▶ THE TASK
This exercise calls for the records to be repeated in full, exactly as written.

▶ STORED DATA
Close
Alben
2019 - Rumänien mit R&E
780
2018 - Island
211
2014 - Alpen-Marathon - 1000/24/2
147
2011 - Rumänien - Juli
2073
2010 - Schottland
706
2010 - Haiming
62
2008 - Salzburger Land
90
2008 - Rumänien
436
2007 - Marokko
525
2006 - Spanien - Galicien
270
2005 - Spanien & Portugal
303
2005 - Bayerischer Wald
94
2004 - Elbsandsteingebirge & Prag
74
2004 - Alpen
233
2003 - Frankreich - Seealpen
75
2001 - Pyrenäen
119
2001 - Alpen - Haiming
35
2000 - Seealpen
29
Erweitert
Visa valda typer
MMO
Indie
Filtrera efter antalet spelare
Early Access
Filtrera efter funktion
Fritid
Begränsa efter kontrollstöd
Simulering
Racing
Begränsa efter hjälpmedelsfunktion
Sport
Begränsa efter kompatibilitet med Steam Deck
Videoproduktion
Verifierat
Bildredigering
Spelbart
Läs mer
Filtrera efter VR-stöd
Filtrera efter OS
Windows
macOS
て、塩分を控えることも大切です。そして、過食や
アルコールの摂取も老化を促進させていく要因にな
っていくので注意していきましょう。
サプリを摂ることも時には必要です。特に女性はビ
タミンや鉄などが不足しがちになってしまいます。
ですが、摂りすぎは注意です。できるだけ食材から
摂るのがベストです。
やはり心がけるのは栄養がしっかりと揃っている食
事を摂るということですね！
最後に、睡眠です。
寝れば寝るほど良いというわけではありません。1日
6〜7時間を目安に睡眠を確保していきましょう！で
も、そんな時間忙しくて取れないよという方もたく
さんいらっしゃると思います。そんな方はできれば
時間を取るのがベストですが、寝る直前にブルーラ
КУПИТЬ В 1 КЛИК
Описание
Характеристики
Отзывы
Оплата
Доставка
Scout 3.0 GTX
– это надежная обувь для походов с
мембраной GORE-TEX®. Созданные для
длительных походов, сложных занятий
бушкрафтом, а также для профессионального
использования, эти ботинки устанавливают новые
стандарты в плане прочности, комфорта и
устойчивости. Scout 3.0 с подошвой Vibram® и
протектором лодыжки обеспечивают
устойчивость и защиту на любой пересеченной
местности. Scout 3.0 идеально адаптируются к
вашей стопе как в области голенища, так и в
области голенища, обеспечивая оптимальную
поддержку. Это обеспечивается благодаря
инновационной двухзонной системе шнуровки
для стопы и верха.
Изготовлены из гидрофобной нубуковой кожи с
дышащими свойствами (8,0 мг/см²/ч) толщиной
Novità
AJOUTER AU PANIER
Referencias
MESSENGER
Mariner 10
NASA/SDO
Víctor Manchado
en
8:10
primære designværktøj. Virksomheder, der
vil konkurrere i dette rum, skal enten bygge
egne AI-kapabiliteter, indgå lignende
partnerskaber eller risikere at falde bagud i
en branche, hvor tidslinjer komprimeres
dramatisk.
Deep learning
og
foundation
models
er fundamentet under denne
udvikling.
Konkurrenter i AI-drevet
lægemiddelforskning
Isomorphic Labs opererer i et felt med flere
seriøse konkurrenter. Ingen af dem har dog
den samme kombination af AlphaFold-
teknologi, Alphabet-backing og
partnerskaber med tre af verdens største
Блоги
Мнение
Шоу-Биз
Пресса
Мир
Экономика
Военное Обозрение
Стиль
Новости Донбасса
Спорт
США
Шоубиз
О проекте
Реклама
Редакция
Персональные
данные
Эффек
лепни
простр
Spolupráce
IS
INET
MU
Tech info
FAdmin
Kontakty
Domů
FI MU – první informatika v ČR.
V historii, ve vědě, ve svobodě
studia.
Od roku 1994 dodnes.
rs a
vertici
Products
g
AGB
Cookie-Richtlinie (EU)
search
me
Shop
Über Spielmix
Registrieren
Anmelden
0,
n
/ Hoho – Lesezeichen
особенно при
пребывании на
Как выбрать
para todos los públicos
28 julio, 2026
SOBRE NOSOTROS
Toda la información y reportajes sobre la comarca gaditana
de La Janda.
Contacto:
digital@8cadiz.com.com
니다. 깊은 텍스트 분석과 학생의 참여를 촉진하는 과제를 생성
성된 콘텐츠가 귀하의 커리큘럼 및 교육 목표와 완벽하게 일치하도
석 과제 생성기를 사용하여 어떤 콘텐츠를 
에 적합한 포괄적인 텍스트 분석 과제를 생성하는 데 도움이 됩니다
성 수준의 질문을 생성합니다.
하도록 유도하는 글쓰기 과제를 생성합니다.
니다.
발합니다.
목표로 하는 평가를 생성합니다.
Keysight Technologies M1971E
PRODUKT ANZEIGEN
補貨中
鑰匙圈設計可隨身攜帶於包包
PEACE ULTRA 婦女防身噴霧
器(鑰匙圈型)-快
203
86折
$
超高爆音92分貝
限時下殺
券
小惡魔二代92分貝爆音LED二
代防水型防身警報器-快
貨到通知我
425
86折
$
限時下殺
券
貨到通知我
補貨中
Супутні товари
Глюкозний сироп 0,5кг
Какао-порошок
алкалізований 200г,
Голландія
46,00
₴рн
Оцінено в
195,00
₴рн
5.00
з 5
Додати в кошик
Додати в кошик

▶ ANSWER FOR THE TASK
Close
Alben
2019 - Rumänien mit R&E
780
2018 - Island
211
2014 - Alpen-Marathon - 1000/24/2
147
2011 - Rumänien - Juli
2073
2010 - Schottland
706
2010 - Haiming
62
2008 - Salzburger Land
90
2008 - Rumänien
436
2007 - Marokko
525
2006 - Spanien - Galicien
270
2005 - Spanien & Portugal
303
2005 - Bayerischer Wald
94
2004 - Elbsandsteingebirge & Prag
74
2004 - Alpen
233
2003 - Frankreich - Seealpen
75
2001 - Pyrenäen
119
2001 - Alpen - Haiming
35
2000 - Seealpen
29
Erweitert
Visa valda typer
MMO
Indie
Filtrera efter antalet spelare
Early Access
Filtrera efter funktion
Fritid
Begränsa efter kontrollstöd
Simulering
Racing
Begränsa efter hjälpmedelsfunktion
Sport
Begränsa efter kompatibilitet med Steam Deck
Videoproduktion
Verifierat
Bildredigering
Spelbart
Läs mer
Filtrera efter VR-stöd
Filtrera efter OS
Windows
macOS
て、塩分を控えることも大切です。そして、過食や
アルコールの摂取も老化を促進させていく要因にな
っていくので注意していきましょう。
サプリを摂ることも時には必要です。特に女性はビ
タミンや鉄などが不足しがちになってしまいます。
ですが、摂りすぎは注意です。できるだけ食材から
摂るのがベストです。
やはり心がけるのは栄養がしっかりと揃っている食
事を摂るということですね！
最後に、睡眠です。
寝れば寝るほど良いというわけではありません。1日
6〜7時間を目安に睡眠を確保していきましょう！で
も、そんな時間忙しくて取れないよという方もたく
さんいらっしゃると思います。そんな方はできれば
時間を取るのがベストですが、寝る直前にブルーラ
КУПИТЬ В 1 КЛИК
Описание
Характеристики
Отзывы
Оплата
Доставка
Scout 3.0 GTX
– это надежная обувь для походов с
мембраной GORE-TEX®. Созданные для
длительных походов, сложных занятий
бушкрафтом, а также для профессионального
использования, эти ботинки устанавливают новые
стандарты в плане прочности, комфорта и
устойчивости. Scout 3.0 с подошвой Vibram® и
протектором лодыжки обеспечивают
устойчивость и защиту на любой пересеченной
местности. Scout 3.0 идеально адаптируются к
вашей стопе как в области голенища, так и в
области голенища, обеспечивая оптимальную
поддержку. Это обеспечивается благодаря
инновационной двухзонной системе шнуровки
для стопы и верха.
Изготовлены из гидрофобной нубуковой кожи с
дышащими свойствами (8,0 мг/см²/ч) толщиной
Novità
AJOUTER AU PANIER
Referencias
MESSENGER
Mariner 10
NASA/SDO
Víctor Manchado
en
8:10
primære designværktøj. Virksomheder, der
vil konkurrere i dette rum, skal enten bygge
egne AI-kapabiliteter, indgå lignende
partnerskaber eller risikere at falde bagud i
en branche, hvor tidslinjer komprimeres
dramatisk.
Deep learning
og
foundation
models
er fundamentet under denne
udvikling.
Konkurrenter i AI-drevet
lægemiddelforskning
Isomorphic Labs opererer i et felt med flere
seriøse konkurrenter. Ingen af dem har dog
den samme kombination af AlphaFold-
teknologi, Alphabet-backing og
partnerskaber med tre af verdens største
Блоги
Мнение
Шоу-Биз
Пресса
Мир
Экономика
Военное Обозрение
Стиль
Новости Донбасса
Спорт
США
Шоубиз
О проекте
Реклама
Редакция
Персональные
данные
Эффек
лепни
простр
Spolupráce
IS
INET
MU
Tech info
FAdmin
Kontakty
Domů
FI MU – první informatika v ČR.
V historii, ve vědě, ve svobodě
studia.
Od roku 1994 dodnes.
rs a
vertici
Products
g
AGB
Cookie-Richtlinie (EU)
search
me
Shop
Über Spielmix
Registrieren
Anmelden
0,
n
/ Hoho – Lesezeichen
особенно при
пребывании на
Как выбрать
para todos los públicos
28 julio, 2026
SOBRE NOSOTROS
Toda la información y reportajes sobre la comarca gaditana
de La Janda.
Contacto:
digital@8cadiz.com.com
니다. 깊은 텍스트 분석과 학생의 참여를 촉진하는 과제를 생성
성된 콘텐츠가 귀하의 커리큘럼 및 교육 목표와 완벽하게 일치하도
석 과제 생성기를 사용하여 어떤 콘텐츠를 
에 적합한 포괄적인 텍스트 분석 과제를 생성하는 데 도움이 됩니다
성 수준의 질문을 생성합니다.
하도록 유도하는 글쓰기 과제를 생성합니다.
니다.
발합니다.
목표로 하는 평가를 생성합니다.
Keysight Technologies M1971E
PRODUKT ANZEIGEN
補貨中
鑰匙圈設計可隨身攜帶於包包
PEACE ULTRA 婦女防身噴霧
器(鑰匙圈型)-快
203
86折
$
超高爆音92分貝
限時下殺
券
小惡魔二代92分貝爆音LED二
代防水型防身警報器-快
貨到通知我
425
86折
$
限時下殺
券
貨到通知我
補貨中
Супутні товари
Глюкозний сироп 0,5кг
Какао-порошок
алкалізований 200г,
Голландія
46,00
₴рн
Оцінено в
195,00
₴рн
5.00
з 5
Додати в кошик
Додати в кошик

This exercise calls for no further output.